Forrester's Top Trends in IoT Security in 2024published earlier this yr and reported on by VentureBeat found that 34% of corporations affected by an attack on IoT devices were more more likely to report cumulative costs between $5 million and $10 million from the attack than corporations that experienced cyberattacks on non-IoT devices.
“In 2024, the potential of IoT innovation is nothing wanting transformative. But with the opportunities come risks. Every connected device represents a possible access point for a malicious actor,” writes Ellen Boehm, Senior Vice President of IoT Strategy & Operations for Key factor. In their latest IoT security report Digital trust in a connected world: Overview of the state of IoT securityKeyfactor found that 93% of organizations face challenges in securing their IoT and connected products.
“We're connecting all these IoT devices, and all of those connections are creating vulnerabilities and risks. I’d say that with OT cybersecurity, the general value and risks could be even higher than with IT cybersecurity. Considering the infrastructure and the varieties of assets we're protecting, there's quite quite a bit at stake,” says Kevin Dehoff, President and CEO of Honeywell Connected Enterprisesaid VentureBeat during an interview last yr.
“Most customers are still learning the state of their OT networks and infrastructure.
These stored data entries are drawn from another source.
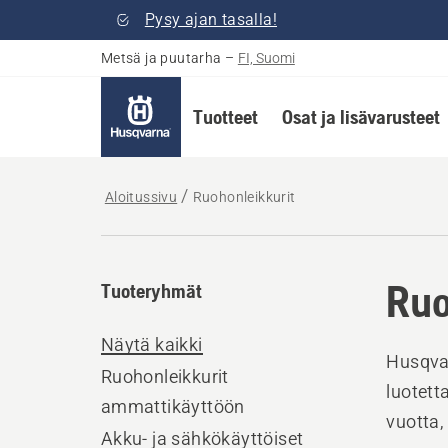
Pysy ajan tasalla!
Metsä ja puutarha
–
FI, Suomi
Tuotteet
Osat ja lisävarusteet
Aloitussivu
Ruohonleikkurit
Ruo
Tuoteryhmät
Näytä kaikki
Husqvar
Ruohonleikkurit
luotett
ammattikäyttöön
vuotta,
Akku- ja sähkökäyttöiset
And I believe there will likely be some awakening. We provide a real-time view of OT cyber risk,” Dehoff said.
Protecting IoT device access through Zero Trust is a must to scale back the danger of security breaches. National Institute of Standards and Technology (NIST) offers NIST Special Publication 800-207that’s well fitted to securing IoT devices due to its give attention to securing networks where traditional, perimeter-based security cannot meet the challenge of protecting every endpoint.
Pragmatism must dominate CISO budgets in 2025
“Too many tools, too many technologies, and nowhere near enough staff proceed to be the issue in a fragmented and technology-heavy cybersecurity vendor ecosystem,” warns Forrester.
Viewing cybersecurity spending as a business investment in the beginning is a priority that Forrester must focus more on with its clients, as this message is emphasized throughout the guide. The message is to curb technology sprawl, something they’ve previously expressed around the necessity to consolidate cybersecurity apps, tools, and suites.
It is time to fund cybersecurity as an engine of growth and not only as a deterrent.
CISOs can strike a balance by on the lookout for opportunities to raise their role to at least one where they report on to the CEO and, ideally, serve on the board of directors, helping to steer their organization through an increasingly complex threat landscape.